Exercise goal -
Once you find the line that contains "Punjenje sistema adekvatnim uljem." in the entries below, give it again along with every following line, unchanged, through the final one.
[[ Available data, beginning ]]
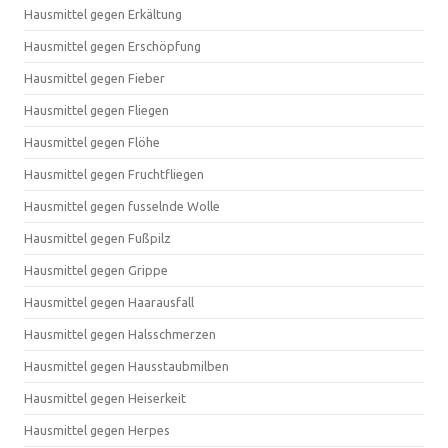
Hausmittel gegen Erkältung
Hausmittel gegen Erschöpfung
Hausmittel gegen Fieber
Hausmittel gegen Fliegen
Hausmittel gegen Flöhe
Hausmittel gegen Fruchtfliegen
Hausmittel gegen fusselnde Wolle
Hausmittel gegen Fußpilz
Hausmittel gegen Grippe
Hausmittel gegen Haarausfall
Hausmittel gegen Halsschmerzen
Hausmittel gegen Hausstaubmilben
Hausmittel gegen Heiserkeit
Hausmittel gegen Herpes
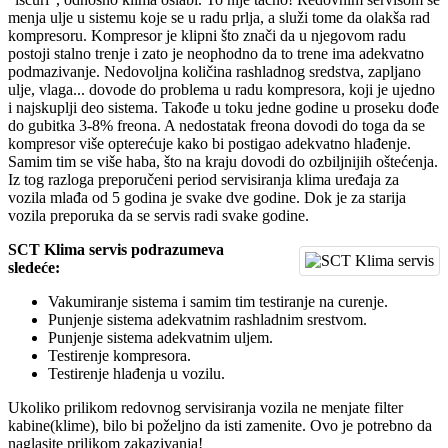
menja ulje u sistemu koje se u radu prlja, a služi tome da olakša rad
kompresoru. Kompresor je klipni što znači da u njegovom radu
postoji stalno trenje i zato je neophodno da to trene ima adekvatno
podmazivanje. Nedovoljna količina rashladnog sredstva, zapljano
ulje, vlaga... dovode do problema u radu kompresora, koji je ujedno
i najskuplji deo sistema. Takođe u toku jedne godine u proseku dođe
do gubitka 3-8% freona. A nedostatak freona dovodi do toga da se
kompresor više opterećuje kako bi postigao adekvatno hlađenje.
Samim tim se više haba, što na kraju dovodi do ozbiljnijih oštećenja.
Iz tog razloga preporučeni period servisiranja klima uređaja za
vozila mlađa od 5 godina je svake dve godine. Dok je za starija
vozila preporuka da se servis radi svake godine.
SCT Klima servis podrazumeva
sledeće:
Vakumiranje sistema i samim tim testiranje na curenje.
Punjenje sistema adekvatnim rashladnim srestvom.
Punjenje sistema adekvatnim uljem.
Testirenje kompresora.
Testirenje hlađenja u vozilu.
Ukoliko prilikom redovnog servisiranja vozila ne menjate filter
kabine(klime), bilo bi poželjno da isti zamenite. Ovo je potrebno da
naglasite prilikom zakazivanja!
[[ Available data, end ]]
Answer for this exercise -
Punjenje sistema adekvatnim uljem.
Testirenje kompresora.
Testirenje hlađenja u vozilu.
Ukoliko prilikom redovnog servisiranja vozila ne menjate filter
kabine(klime), bilo bi poželjno da isti zamenite. Ovo je potrebno da
naglasite prilikom zakazivanja!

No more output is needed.